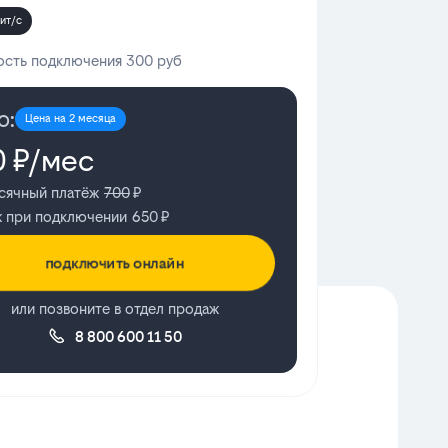
ит/с
сть подключения 300 руб
о:
Цена на 2 месяца
0
₽/мес
сячный платёж
700
₽
ж при подключении
650
₽
подключить онлайн
или позвоните в отдел продаж
8 800 600 11 50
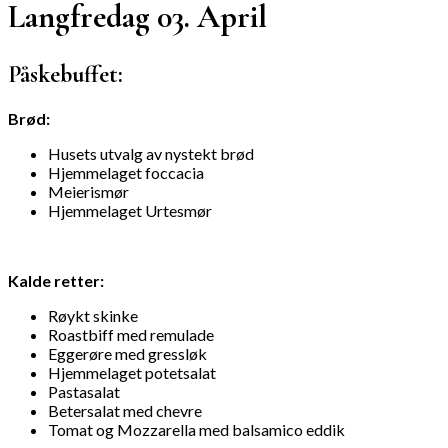
Langfredag 03. April
Påskebuffet
:
Brød:
Husets utvalg av nystekt brød
Hjemmelaget foccacia
Meierismør
Hjemmelaget Urtesmør
Kalde retter:
Røykt skinke
Roastbiff med remulade
Eggerøre med gressløk
Hjemmelaget potetsalat
Pastasalat
Betersalat med chevre
Tomat og Mozzarella med balsamico eddik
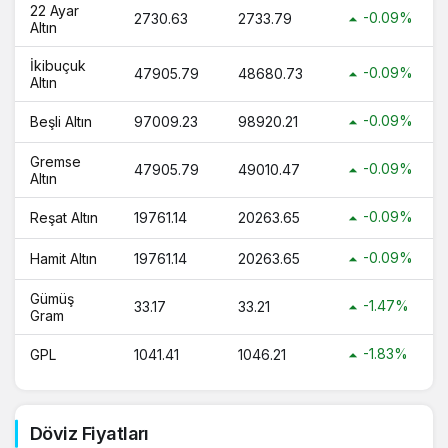
22 Ayar
-0.09%
2730.63
2733.79
Altın
İkibuçuk
-0.09%
47905.79
48680.73
Altın
-0.09%
Beşli Altın
97009.23
98920.21
Gremse
-0.09%
47905.79
49010.47
Altın
-0.09%
Reşat Altın
19761.14
20263.65
-0.09%
Hamit Altın
19761.14
20263.65
Gümüş
-1.47%
33.17
33.21
Gram
-1.83%
GPL
1041.41
1046.21
Döviz Fiyatları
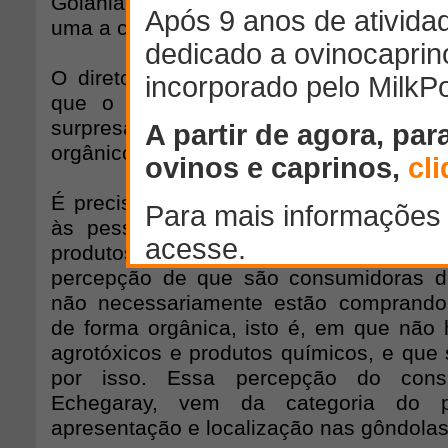
Goiânia e Brasília - disse adquirir pro
uma a cinco vezes por semana.
O diretor da Market Analysis, Fabián 
que o resultado ficou acima do ima
surpresa porque sempre se acreditou 
orgânicos] era um nicho", comenta.
É preciso ponderar, no entanto, que o r
às pessoas que se identificam como
produtos orgânicos, explica Echega
percepção de que são consumidoras d
não necessariamente estão comprando 
de forma orgânica, isto é, em que não h
agrotóxicos e produtos químicos, e que 
por isso. Essa percepção do cons
Echegaray, vem da categoria do p
apresentação e localização nas gôndolas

--*--

All lines in the records with the string "orgânicos" should be copied out.

§ Solution for this task:
orgânicos] era um nicho", comenta.
produtos orgânicos, explica Echega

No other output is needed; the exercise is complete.